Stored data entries
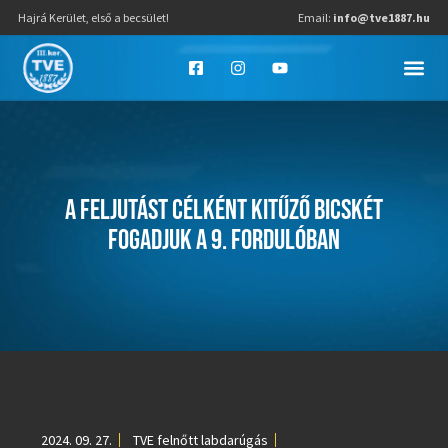
Hajrá Kerület, első a becsület!
Email:
info@tve1887.hu
A FELJUTÁST CÉLKÉNT KITŰZŐ BICSKÉT
FOGADJUK A 9. FORDULÓBAN
2024. 09. 27.
TVE felnőtt labdarúgás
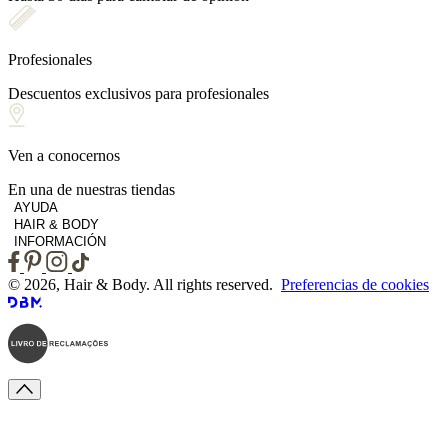
Profesionales
Descuentos exclusivos para profesionales
Ven a conocernos
En una de nuestras tiendas
AYUDA
HAIR & BODY
INFORMACIÓN
© 2026, Hair & Body. All rights reserved.
Preferencias de cookies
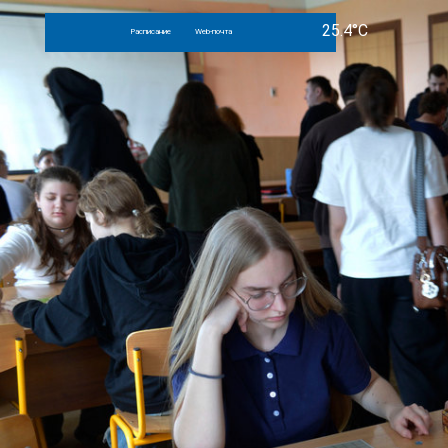
Расписание
Web-почта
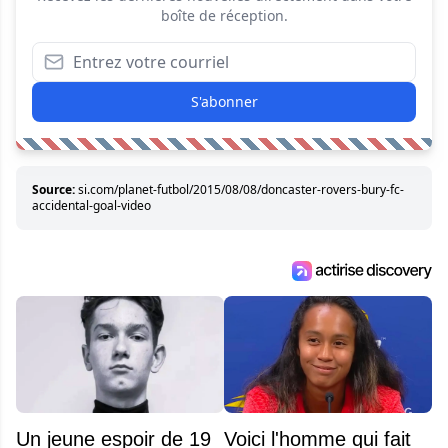
boîte de réception.
S'abonner
Source:
si.com/planet-futbol/2015/08/08/doncaster-rovers-bury-fc-
accidental-goal-video
Un jeune espoir de 19
Voici l'homme qui fait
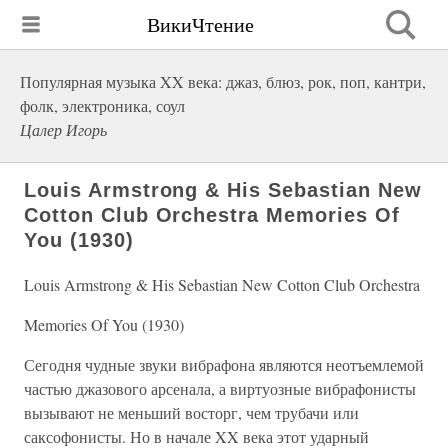
ВикиЧтение
Популярная музыка XX века: джаз, блюз, рок, поп, кантри,
фолк, электроника, соул
Цалер Игорь
Louis Armstrong & His Sebastian New
Cotton Club Orchestra Memories Of
You (1930)
Louis Armstrong & His Sebastian New Cotton Club Orchestra
Memories Of You (1930)
Сегодня чудные звуки вибрафона являются неотъемлемой
частью джазового арсенала, а виртуозные вибрафонисты
вызывают не меньший восторг, чем трубачи или
саксофонисты. Но в начале XX века этот ударный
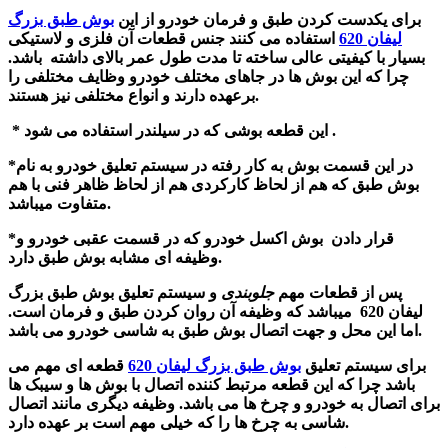
برای یکدست کردن طبق و فرمان خودرو از این
بوش طبق بزرگ
لیفان 620
استفاده می کنند
جنس قطعات آن فلزی و لاستیکی
بسیار با کیفیتی عالی ساخته تا مدت طول عمر بالای داشته باشد.
چرا که این بوش ها در جاهای مختلف خودرو وظایف مختلفی را
برعهده دارند و انواع مختلفی نیز هستند.
* این قطعه بوشی که در سیلندر استفاده می شود .
*در این قسمت بوش به کار رفته در سیستم تعلیق خودرو به نام
بوش طبق
که هم از
لحاظ
کارکردی هم از لحاظ ظاهر فنی با هم
میباشد.
متفاوت
*قرار دادن بوش اکسل خودرو که در قسمت عقبی خودرو و
وظیفه ای مشابه بوش طبق دارد.
پس از قطعات مهم
جلوبندی
و سیستم تعلیق بوش طبق بزرگ
لیفان 620
میباشد که وظیفه آن روان کردن طبق و فرمان است.
بوش طبق به شاسی خودرو می باشد.
اما این محل و جهت اتصال
برای سیستم تعلیق
بوش طبق بزرگ لیفان 620
قطعه ای مهم می
باشد
چرا که این قطعه مرتبط کننده اتصال با بوش ها و سیبک ها
برای اتصال به خودرو و چرخ ها می باشد.
وظیفه دیگری مانند اتصال
شاسی به چرخ ها را که خیلی مهم است بر عهده دارد.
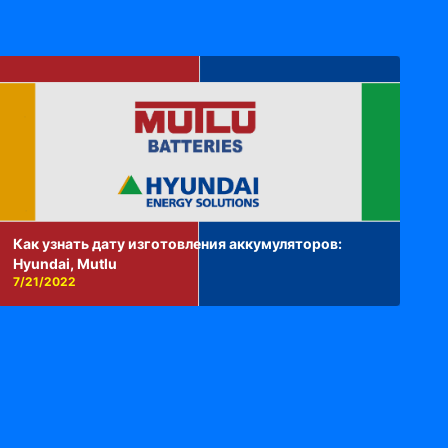
Как узнать дату изготовления аккумуляторов:
Hyundai, Mutlu
7/21/2022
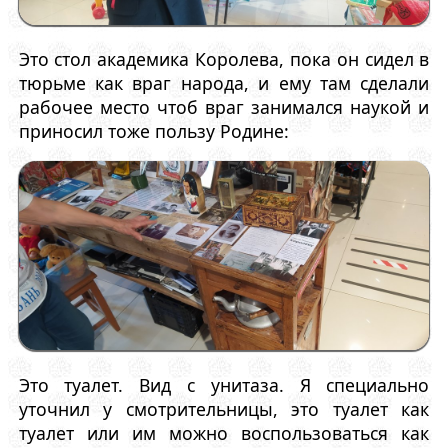
Это стол академика Королева, пока он сидел в
тюрьме как враг народа, и ему там сделали
рабочее место чтоб враг занимался наукой и
приносил тоже пользу Родине:
Это туалет. Вид с унитаза. Я специально
уточнил у смотрительницы, это туалет как
туалет или им можно воспользоваться как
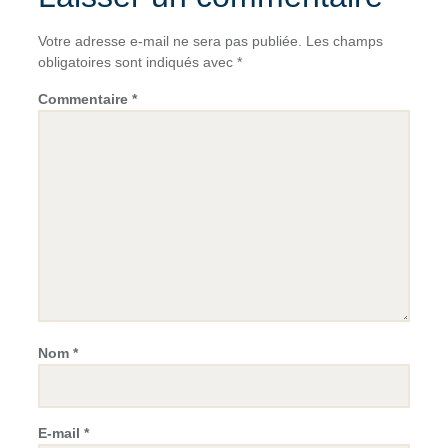
Votre adresse e-mail ne sera pas publiée.
Les champs
obligatoires sont indiqués avec
*
Commentaire
*
Nom
*
E-mail
*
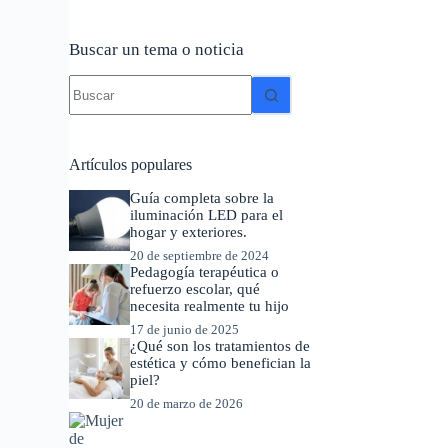
Buscar un tema o noticia
Sin
resultados
Artículos populares
Guía completa sobre la
iluminación LED para el
hogar y exteriores.
20 de septiembre de 2024
Pedagogía terapéutica o
refuerzo escolar, qué
necesita realmente tu hijo
17 de junio de 2025
¿Qué son los tratamientos de
estética y cómo benefician la
piel?
20 de marzo de 2026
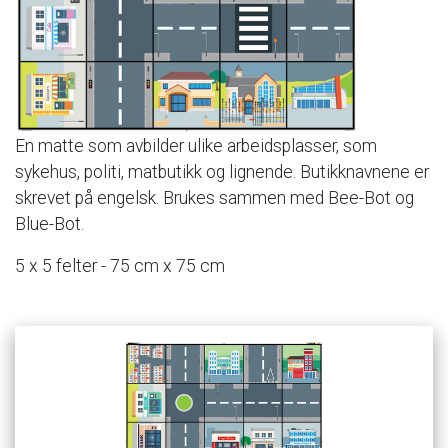
En
matte
som
avbilder
ulike
arbeidsplasser,
som
sykehus,
politi,
matbutikk
og
lignende.
Butikknavnene
er
skrevet
på
engelsk.
Brukes
sammen
med
Bee-Bot
og
Blue-Bot.
5
x
5
felter
-
75
cm
x
75
cm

◆ **Task description**: A verbatim transcription of the records, pictures excluded, is the required output.

◆ **Problem solution**:
Hajrá Kerület, első a becsület!
Email:
info@tve1887.hu
A FELJUTÁST CÉLKÉNT KITŰZŐ BICSKÉT
FOGADJUK A 9. FORDULÓBAN
2024. 09. 27.
TVE felnőtt labdarúgás
Profesionales
Descuentos exclusivos para profesionales
Ven a conocernos
En una de nuestras tiendas
AYUDA
HAIR & BODY
INFORMACIÓN
© 2026, Hair & Body. All rights reserved.
Preferencias de cookies
Расписание
Web-почта
boîte de réception.
S'abonner
Source:
si.com/planet-futbol/2015/08/08/doncaster-rovers-bury-fc-
accidental-goal-video
Un jeune espoir de 19
Voici l'homme qui fait
ВикиЧтение
Популярная музыка XX века: джаз, блюз, рок, поп, кантри,
фолк, электроника, соул
Цалер Игорь
Louis Armstrong & His Sebastian New
Cotton Club Orchestra Memories Of
You (1930)
Louis Armstrong & His Sebastian New Cotton Club Orchestra
Memories Of You (1930)
Сегодня чудные звуки вибрафона являются неотъемлемой
частью джазового арсенала, а виртуозные вибрафонисты
вызывают не меньший восторг, чем трубачи или
саксофонисты. Но в начале XX века этот ударный
برای یکدست کردن طبق و فرمان خودرو از این
بوش طبق بزرگ
لیفان 620
استفاده می کنند
جنس قطعات آن فلزی و لاستیکی
بسیار با کیفیتی عالی ساخته تا مدت طول عمر بالای داشته باشد.
چرا که این بوش ها در جاهای مختلف خودرو وظایف مختلفی را
برعهده دارند و انواع مختلفی نیز هستند.
* این قطعه بوشی که در سیلندر استفاده می شود .
*در این قسمت بوش به کار رفته در سیستم تعلیق خودرو به نام
بوش طبق
که هم از
لحاظ
کارکردی هم از لحاظ ظاهر فنی با هم
میباشد.
متفاوت
*قرار دادن بوش اکسل خودرو که در قسمت عقبی خودرو و
وظیفه ای مشابه بوش طبق دارد.
پس از قطعات مهم
جلوبندی
و سیستم تعلیق بوش طبق بزرگ
لیفان 620
میباشد که وظیفه آن روان کردن طبق و فرمان است.
بوش طبق به شاسی خودرو می باشد.
اما این محل و جهت اتصال
برای سیستم تعلیق
بوش طبق بزرگ لیفان 620
قطعه ای مهم می
باشد
چرا که این قطعه مرتبط کننده اتصال با بوش ها و سیبک ها
برای اتصال به خودرو و چرخ ها می باشد.
وظیفه دیگری مانند اتصال
شاسی به چرخ ها را که خیلی مهم است بر عهده دارد.
Как узнать дату изготовления аккумуляторов:
Hyundai, Mutlu
7/21/2022
Это стол академика Королева, пока он сидел в
тюрьме как враг народа, и ему там сделали
рабочее место чтоб враг занимался наукой и
приносил тоже пользу Родине:
Это туалет. Вид с унитаза. Я специально
уточнил у смотрительницы, это туалет как
туалет или им можно воспользоваться как
Votre adresse e-mail ne sera pas publiée.
Les champs
obligatoires sont indiqués avec
*
Commentaire
*
Nom
*
E-mail
*
Buscar un tema o noticia
Sin
resultados
Artículos populares
Guía completa sobre la
iluminación LED para el
hogar y exteriores.
20 de septiembre de 2024
Pedagogía terapéutica o
refuerzo escolar, qué
necesita realmente tu hijo
17 de junio de 2025
¿Qué son los tratamientos de
estética y cómo benefician la
piel?
20 de marzo de 2026
En
matte
som
avbilder
ulike
arbeidsplasser,
som
sykehus,
politi,
matbutikk
og
lignende.
Butikknavnene
er
skrevet
på
engelsk.
Brukes
sammen
med
Bee-Bot
og
Blue-Bot.
5
x
5
felter
-
75
cm
x
75
cm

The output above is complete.